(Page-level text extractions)
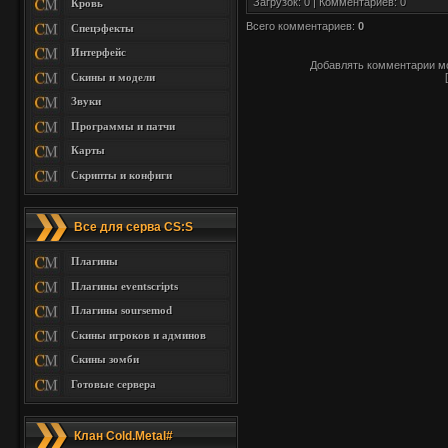
Загрузок: 0 | Комментариев: 0
Кровь
Всего комментариев
:
0
Спецэфекты
Интерфейс
Добавлять комментарии мо
Скины и модели
Звуки
Программы и патчи
Карты
Скрипты и конфиги
Все для серва CS:S
Плагины
Плагины eventscripts
Плагины soursemod
Скины игроков и админов
Скины зомби
Готовые сервера
Клан Cold.Metal#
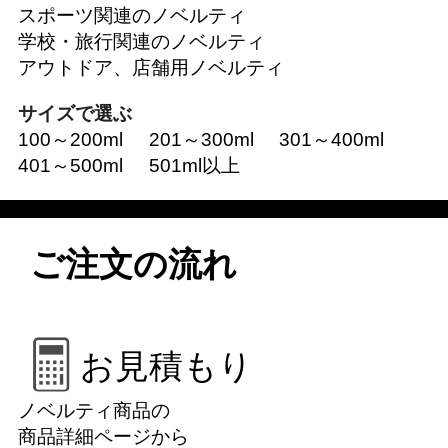
スポーツ関連のノベルティ
学校・旅行関連のノベルティ
アウトドア、店舗用ノベルティ
サイズで選ぶ
100～200ml
201～300ml
301～400ml
401～500ml
501ml以上
ご注文の流れ
お見積もり
ノベルティ商品の
商品詳細ページから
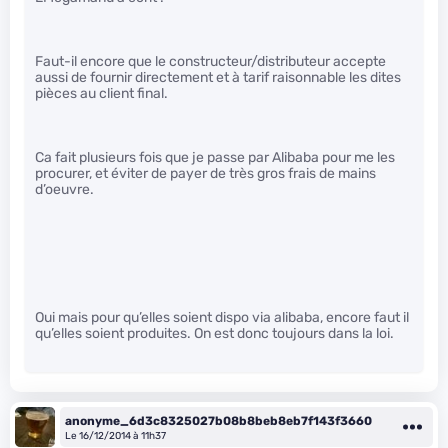
Faut-il encore que le constructeur/distributeur accepte
aussi de fournir directement et à tarif raisonnable les dites
pièces au client final.
Ca fait plusieurs fois que je passe par Alibaba pour me les
procurer, et éviter de payer de très gros frais de mains
d’oeuvre.
Oui mais pour qu’elles soient dispo via alibaba, encore faut il
qu’elles soient produites. On est donc toujours dans la loi.
anonyme_6d3c8325027b08b8beb8eb7f143f3660
Le 16/12/2014 à 11h37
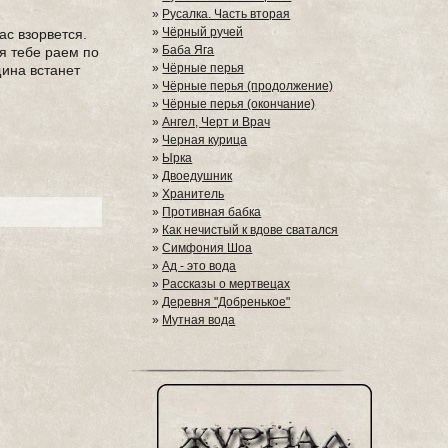
»
Русалка. Часть вторая
»
Чёрный ручей
ас взорвется.
»
Баба Яга
я тебе раем по
»
Чёрные перья
щина встанет
»
Чёрные перья (продолжение)
»
Чёрные перья (окончание)
»
Ангел, Черт и Врач
»
Черная курица
»
Ырка
»
Двоедушник
»
Хранитель
»
Противная бабка
»
Как нечистый к вдове сватался
»
Симфония Шоа
»
Ад - это вода
»
Рассказы о мертвецах
»
Деревня "Добренькое"
»
Мутная вода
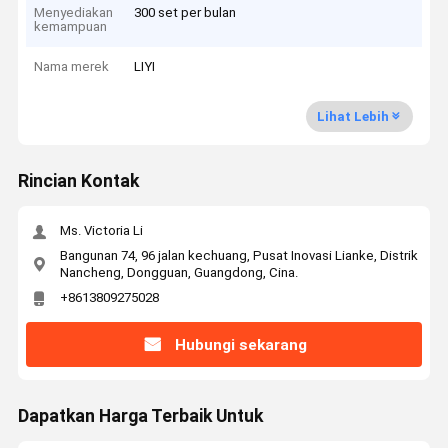
Menyediakan
300 set per bulan
kemampuan
Nama merek
LIYI
Lihat Lebih
Rincian Kontak
Ms. Victoria Li
Bangunan 74, 96 jalan kechuang, Pusat Inovasi Lianke, Distrik
Nancheng, Dongguan, Guangdong, Cina.
+8613809275028
Hubungi sekarang
Dapatkan Harga Terbaik Untuk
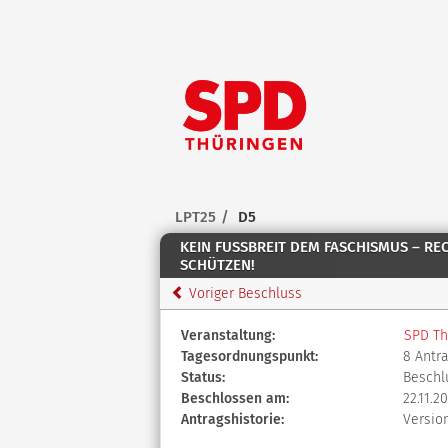
Zum Inhalt der Seite
Zur
Startseite
LPT25
D5
KEIN FUSSBREIT DEM FASCHISMUS – R
SCHÜTZEN!
Voriger Beschluss
Diese
Veranstaltung:
SPD Th
Tabelle
Tagesordnungspunkt:
8 Antr
beschreibt
Status:
Beschl
den
Beschlossen am:
22.11.2
Status,
Antragshistorie:
Versio
die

Assignment: Transcribe each record exactly as it stands, setting aside any pictures.

Solution to the problem:
Загрузок: 0 | Комментариев: 0
Кровь
Всего комментариев
:
0
Спецэфекты
Интерфейс
Добавлять комментарии мо
Скины и модели
Звуки
Программы и патчи
Карты
Скрипты и конфиги
Все для серва CS:S
Плагины
Плагины eventscripts
Плагины soursemod
Скины игроков и админов
Скины зомби
Готовые сервера
Клан Cold.Metal#
スポーツ関連のノベルティ
学校・旅行関連のノベルティ
アウトドア、店舗用ノベルティ
サイズで選ぶ
100～200ml
201～300ml
301～400ml
401～500ml
501ml以上
ご注文の流れ
お見積もり
ノベルティ商品の
商品詳細ページから
Faut-il encore que le constructeur/distributeur accepte
aussi de fournir directement et à tarif raisonnable les dites
pièces au client final.
Ca fait plusieurs fois que je passe par Alibaba pour me les
procurer, et éviter de payer de très gros frais de mains
d’oeuvre.
Oui mais pour qu’elles soient dispo via alibaba, encore faut il
qu’elles soient produites. On est donc toujours dans la loi.
anonyme_6d3c8325027b08b8beb8eb7f143f3660
Le 16/12/2014 à 11h37
»
Русалка. Часть вторая
»
Чёрный ручей
ас взорвется.
»
Баба Яга
я тебе раем по
»
Чёрные перья
щина встанет
»
Чёрные перья (продолжение)
»
Чёрные перья (окончание)
»
Ангел, Черт и Врач
»
Черная курица
»
Ырка
»
Двоедушник
»
Хранитель
»
Противная бабка
»
Как нечистый к вдове сватался
»
Симфония Шоа
»
Ад - это вода
»
Рассказы о мертвецах
»
Деревня "Добренькое"
»
Мутная вода
Menyediakan
300 set per bulan
kemampuan
Nama merek
LIYI
Lihat Lebih
Rincian Kontak
Ms. Victoria Li
Bangunan 74, 96 jalan kechuang, Pusat Inovasi Lianke, Distrik
Nancheng, Dongguan, Guangdong, Cina.
+8613809275028
Hubungi sekarang
Dapatkan Harga Terbaik Untuk
Zum Inhalt der Seite
Zur
Startseite
LPT25
D5
KEIN FUSSBREIT DEM FASCHISMUS – R
SCHÜTZEN!
Voriger Beschluss
Diese
Veranstaltung:
SPD Th
Tabelle
Tagesordnungspunkt:
8 Antr
beschreibt
Status:
Beschl
den
Beschlossen am:
22.11.2
Status,
Antragshistorie:
Versio
die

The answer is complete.